- _Task requirements_: Return each line of the records holding the string "bbox".

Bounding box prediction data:
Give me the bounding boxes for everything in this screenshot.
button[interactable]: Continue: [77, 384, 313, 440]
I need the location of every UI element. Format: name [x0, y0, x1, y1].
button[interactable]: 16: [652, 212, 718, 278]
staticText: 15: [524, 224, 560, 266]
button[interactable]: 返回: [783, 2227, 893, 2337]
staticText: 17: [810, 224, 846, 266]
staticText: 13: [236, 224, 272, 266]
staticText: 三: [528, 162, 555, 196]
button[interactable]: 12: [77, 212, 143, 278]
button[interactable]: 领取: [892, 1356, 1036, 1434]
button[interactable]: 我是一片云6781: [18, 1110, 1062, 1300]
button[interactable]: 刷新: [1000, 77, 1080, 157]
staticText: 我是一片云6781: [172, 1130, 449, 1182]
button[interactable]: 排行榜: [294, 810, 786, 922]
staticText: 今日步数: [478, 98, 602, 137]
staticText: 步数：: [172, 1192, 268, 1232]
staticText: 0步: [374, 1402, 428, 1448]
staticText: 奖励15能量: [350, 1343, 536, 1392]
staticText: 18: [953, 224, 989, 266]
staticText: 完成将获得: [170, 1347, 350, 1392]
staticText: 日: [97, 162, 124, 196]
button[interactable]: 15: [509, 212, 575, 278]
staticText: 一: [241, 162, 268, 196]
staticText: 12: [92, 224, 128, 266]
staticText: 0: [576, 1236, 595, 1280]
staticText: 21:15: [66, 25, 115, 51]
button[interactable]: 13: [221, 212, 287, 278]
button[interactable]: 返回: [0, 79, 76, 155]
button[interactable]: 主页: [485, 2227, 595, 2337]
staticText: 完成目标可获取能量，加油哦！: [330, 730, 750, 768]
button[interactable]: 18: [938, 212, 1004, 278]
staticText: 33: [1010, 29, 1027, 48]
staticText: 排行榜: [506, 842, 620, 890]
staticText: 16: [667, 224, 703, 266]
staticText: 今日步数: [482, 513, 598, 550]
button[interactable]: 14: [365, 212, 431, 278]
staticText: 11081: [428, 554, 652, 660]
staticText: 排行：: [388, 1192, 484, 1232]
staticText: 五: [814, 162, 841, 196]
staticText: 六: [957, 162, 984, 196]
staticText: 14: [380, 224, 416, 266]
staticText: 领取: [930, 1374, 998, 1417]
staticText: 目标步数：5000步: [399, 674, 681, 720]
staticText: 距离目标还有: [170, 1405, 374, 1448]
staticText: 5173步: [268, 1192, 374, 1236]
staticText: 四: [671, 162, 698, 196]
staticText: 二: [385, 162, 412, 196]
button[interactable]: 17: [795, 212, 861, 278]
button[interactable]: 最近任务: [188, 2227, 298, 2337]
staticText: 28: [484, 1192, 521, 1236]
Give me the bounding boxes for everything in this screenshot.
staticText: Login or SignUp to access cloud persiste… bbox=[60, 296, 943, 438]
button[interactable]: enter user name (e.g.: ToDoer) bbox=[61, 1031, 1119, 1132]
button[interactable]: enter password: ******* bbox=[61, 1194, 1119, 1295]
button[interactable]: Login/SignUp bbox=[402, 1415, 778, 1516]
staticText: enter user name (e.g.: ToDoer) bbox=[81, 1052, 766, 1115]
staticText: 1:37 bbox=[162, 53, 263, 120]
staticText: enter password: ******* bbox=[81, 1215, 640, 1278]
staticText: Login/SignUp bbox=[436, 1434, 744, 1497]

- _Task output_:
staticText: Login or SignUp to access cloud persiste… bbox=[60, 296, 943, 438]
button[interactable]: enter user name (e.g.: ToDoer) bbox=[61, 1031, 1119, 1132]
button[interactable]: enter password: ******* bbox=[61, 1194, 1119, 1295]
button[interactable]: Login/SignUp bbox=[402, 1415, 778, 1516]
staticText: enter user name (e.g.: ToDoer) bbox=[81, 1052, 766, 1115]
staticText: 1:37 bbox=[162, 53, 263, 120]
staticText: enter password: ******* bbox=[81, 1215, 640, 1278]
staticText: Login/SignUp bbox=[436, 1434, 744, 1497]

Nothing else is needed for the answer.